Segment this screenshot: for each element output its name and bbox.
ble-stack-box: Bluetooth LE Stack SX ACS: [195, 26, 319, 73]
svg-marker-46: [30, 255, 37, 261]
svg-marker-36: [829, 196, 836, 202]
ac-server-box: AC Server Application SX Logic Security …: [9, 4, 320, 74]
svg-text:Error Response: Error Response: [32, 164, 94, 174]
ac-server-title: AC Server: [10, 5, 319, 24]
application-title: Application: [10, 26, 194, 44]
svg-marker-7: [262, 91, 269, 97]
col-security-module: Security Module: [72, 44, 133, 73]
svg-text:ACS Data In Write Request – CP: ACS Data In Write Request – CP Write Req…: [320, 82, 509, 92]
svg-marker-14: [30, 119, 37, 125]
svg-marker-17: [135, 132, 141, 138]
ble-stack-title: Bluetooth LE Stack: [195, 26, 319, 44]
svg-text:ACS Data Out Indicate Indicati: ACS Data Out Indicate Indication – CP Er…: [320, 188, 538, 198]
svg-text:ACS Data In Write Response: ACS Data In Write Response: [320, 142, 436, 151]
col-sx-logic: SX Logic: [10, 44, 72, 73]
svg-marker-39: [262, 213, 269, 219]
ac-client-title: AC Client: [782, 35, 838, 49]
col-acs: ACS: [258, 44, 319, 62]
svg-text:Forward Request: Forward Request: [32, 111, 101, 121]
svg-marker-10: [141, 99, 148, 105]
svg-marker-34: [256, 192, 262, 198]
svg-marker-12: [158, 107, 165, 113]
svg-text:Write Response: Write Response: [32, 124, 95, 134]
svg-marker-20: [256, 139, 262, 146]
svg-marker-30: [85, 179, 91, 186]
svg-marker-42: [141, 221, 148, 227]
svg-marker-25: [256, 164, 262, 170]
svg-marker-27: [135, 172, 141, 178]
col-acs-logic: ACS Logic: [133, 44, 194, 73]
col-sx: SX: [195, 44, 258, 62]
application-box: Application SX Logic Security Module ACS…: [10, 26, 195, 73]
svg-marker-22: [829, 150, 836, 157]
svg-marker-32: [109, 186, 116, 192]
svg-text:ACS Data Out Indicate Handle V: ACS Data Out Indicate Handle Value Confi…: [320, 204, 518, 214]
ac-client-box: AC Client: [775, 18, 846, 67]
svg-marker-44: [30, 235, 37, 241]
══════
== Directions for this task ==
For an answer, give a copy of every line in the listing that holds the word "Data".

== Response ==
svg-text:ACS Data In Write Request – CP: ACS Data In Write Request – CP Write Req…: [320, 82, 509, 92]
svg-text:ACS Data Out Indicate Indicati: ACS Data Out Indicate Indication – CP Er…: [320, 188, 538, 198]
svg-text:ACS Data In Write Response: ACS Data In Write Response: [320, 142, 436, 151]
svg-text:ACS Data Out Indicate Handle V: ACS Data Out Indicate Handle Value Confi…: [320, 204, 518, 214]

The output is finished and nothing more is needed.